Recently, as a low cost actuator for constant-speed synchronization control, a stepping motor is begun to be used, in place of a brushless DC motor, for driving a drum in a laser beam printer or the like.
Compared with a brushless DC motor, however, stepping motors are generally large in vibration as well as in noise, and how to reduce such vibration and noise has become a problem to be solved.
In the market, a two-phase hybrid stepping motor and a two-phase bobbin coil system permanent magnet stepping motor of the claw pole type and can stake type have been handled widely. However, the stepping motor of the former type has such a disadvantage that it is large in vibration as well as in noise while it is high in output, and the stepping motor of the later type has such a disadvantage that the air gap between its rotor and stator cannot be so narrowed because its stator is of the claw pole type so that its output torque is small while it is comparatively small in vibration as well as in noise.

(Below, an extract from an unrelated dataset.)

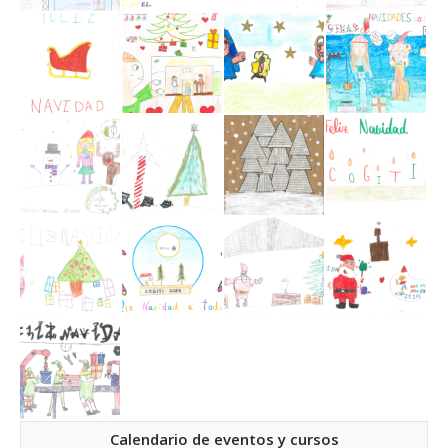
Calendario de eventos y cursos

As one of measures to eliminate the foregoing disadvantages, there has been proposed a three-phase hybrid stepping motor. FIGS. 1 and 2 show the structure of such a three-phase hybrid stepping motor.
FIG. 1 is a cross section showing the stepping motor cut in the direction perpendicular to a rotary shaft thereof, and FIG. 2 is a longitudinally sectional front view of the stepping motor showing its stator in section but showing its rotor not in section.
In FIGS. 1 and 2, a stator 1 is constituted by six poles 1-1 through 1-6 and coils 3 are wound on the respective poles to form a three-phase winding.
Each of rotor magnetic bodies 2-1 and 2-2 is constituted by a lamination of magnetic iron plates or the like and is provided at its outer periphery with a plurality of salient pole magnetic teeth. The magnetic bodies 2-1 and 2-2 are arranged in a manner so that the magnetic bodies 2-1 and 2-2 sandwich a disc-like permanent magnet 4 therebetween and the magnetic bodies 2-1 and 2-2 are rotationally shifted from each other by a 1/2 tooth pitch in position of their magnetic teeth.
The permanent magnet 4 is magnetized in the rotary shaft direction in such manner that, for example, the magnetic body 2-1 becomes S pole and the magnetic body 2-2 becomes N pole respectively. In comparison with a two-phase hybrid stepping motor, a three-phase hybrid stepping motor has an advantage that its vibration during rotation is small, and it is superior in cost performance particularly in the case of six-pole structure. An example of this structure is disclosed, for example, in U.S. Pat. No. 5,128,570.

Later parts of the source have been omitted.